Thursday, June 14, 2007

Why not math?

Data children willingly commit to memory:

1. the stats of their favorite player or team
2. text and instant message “lingo” (ttyl, g/g, btw, y?)
3. vocabulary and spelling words
4. random factoids about Star Wars (All 6 episodes)
5. Pokemon characters and their powers (there are 500 of them)
6. capitals of the 50 states
7. favorite cable channels
8. sheet music and fingering positions for the piece they are rehearsing
9. endless moves and codes for their favorite video game
10. the alphabet

I think children are good at memorizing things. Many even like to memorize random data just for fun and find it cool to show off what they know.

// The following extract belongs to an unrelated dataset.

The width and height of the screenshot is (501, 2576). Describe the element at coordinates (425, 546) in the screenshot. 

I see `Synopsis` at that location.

Most children are born with the capability for memory and some aptitude to remember, but using memory is a learned skill and, to some extent, it’s use it or lose it. The key to improving a child’s memory is to exercise those memory skills. By reading, sorting, categorizing and memorizing, children are actually developing some higher-level thinking skills. Yes, those same higher-level thinking skills that everyone keeps talking about.

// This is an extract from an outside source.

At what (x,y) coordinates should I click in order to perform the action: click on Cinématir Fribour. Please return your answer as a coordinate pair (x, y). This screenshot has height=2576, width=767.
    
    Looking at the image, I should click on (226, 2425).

We need to embrace and develop this natural interest in memorizing data, not discourage it or eliminate it altogether for fear of being "abusive". Death by drill. It just doesn't happen that way, folks.

Memorization is a good thing, a really useful and wonderful thing. In fact, I would argue that memorizing math facts is even more important than baseball stats, Star Wars or Pokemon.

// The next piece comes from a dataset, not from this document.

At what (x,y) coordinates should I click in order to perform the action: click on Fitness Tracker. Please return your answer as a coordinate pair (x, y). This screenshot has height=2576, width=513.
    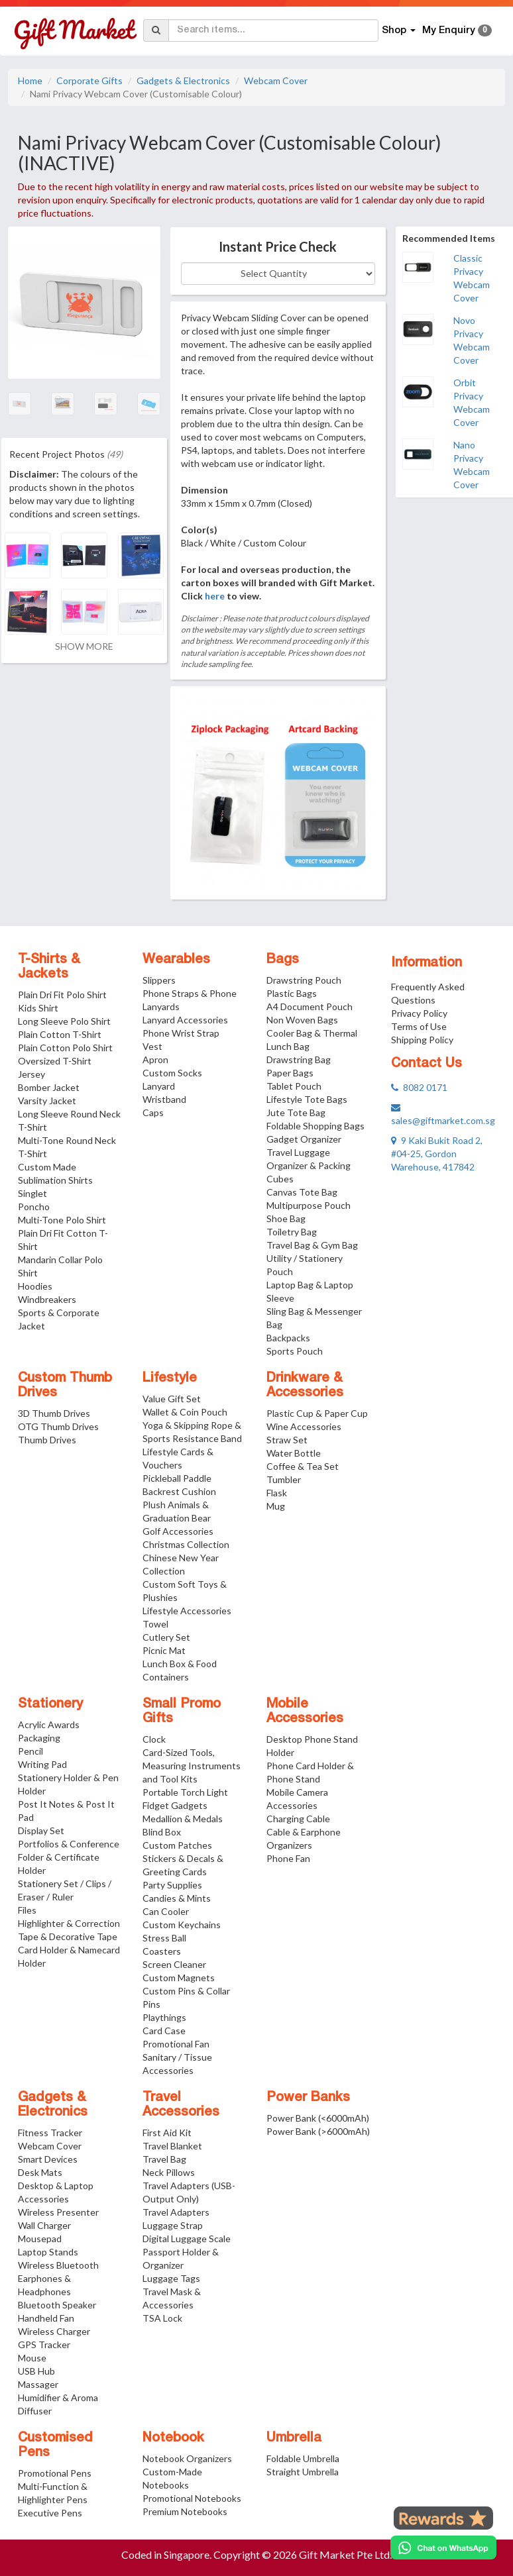     Looking at the image, I should click on (50, 2132).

If children can memorize that type of "data", why not math?


Parentalcation said...

Our school did something very cool. They bought a pack of math flash cards for every single 3rd grade student. We used them everyday and made up our own games with them.

After they memorized all their math facts we would show them the answer side and have them list all the factors.

concernedCTparent said...

Are the kids traumatized by the experience? I don't think so. It got their neurons moving and that memory muscle exercised. I'm sure they thought it was fun too. Kids love a challenge and their ability to memorize things is truly amazing.

Independent George said...

And Stratego. Don't forget Stratego.

Professor Homunculus said...

Yes and no. Memorization is too fuzzy a term. It is almost criminal that we keep telling kids to memorize, and we never teach them how. There is an art to memory, which every educated person hundreds of years ago knew. Now we just use it as word.

If you do not have specific techniques that you have taught your students, it is pretty inconsiderate to ask them to memorize, and then grade them on how they did. There are terrific mnemonic techniques, (and none of them involve "The Multiplication Rap").

The entire "Math Wars" issue is being waged by two sides that have not successfully taught math with a huge hit-rate for success with their students. Why? No one cares about the kids. They care about their theories. They care about saying they care about the kids.

Unless you are turning kids on to real math, seeing lightbulbs going on left and right as you teach, having dozens of kids a day saying, "Wow, why didn't they teach us this way before?", then you haven't taught math.

Flash cards are great. Wait, no, they just suck a bit less than staring at tables, so we think they are great.

Crikey, math is really such a great world of romance and adventure, so why do we have to turn it into vacuous "touchy-feely" excercises in alternative education, or "just shut up and memorize it" tyranny?

OK, I ranted like crazy. There's some more at


Professor Homunculus

concernedCTparent said...

Crikey, math is really such a great world of romance and adventure, so why do we have to turn it into vacuous "touchy-feely" excercises in alternative education, or "just shut up and memorize it" tyranny?"

We don't. The "math war" is exactly that... a war... and nobody wins a war. There are always casualties.

And as for not caring about the kids... as a parent I only care about my kids. But I know them better than a publisher, and administrator or even a teacher.

It's not about being right, it's about doing the right thing.

We don't need to lock kids in a room, feed them bread and water, and only release them when they've memorized the tables 1-12. We also don't need to cluster them in groups with no guidance and let them feel their way through an algebra problem.

My biggest problem with "reform" math is that it's really not progressive at all. We're going on two decades of the stuff and it's only getting worse. Are we big enough to admit that maybe some other countries are doing something right and we have something to learn from them? Are we not adult enough to admit that there may be something to be said about a classical math education that may be enhanced and invigorated by new advances in technology.... think HeyMath, for example.

Has history taught us nothing? Extremes in all things are dangerous. But when we put children in the middle of these extremes it's almost criminal.

concernedCTparent said...

BTW Prof Homunculus
Love the no-holds-barred tone of The Math Mojo. You certainly have a way with words. Mostly I love that you get it... it's about the kids. Period.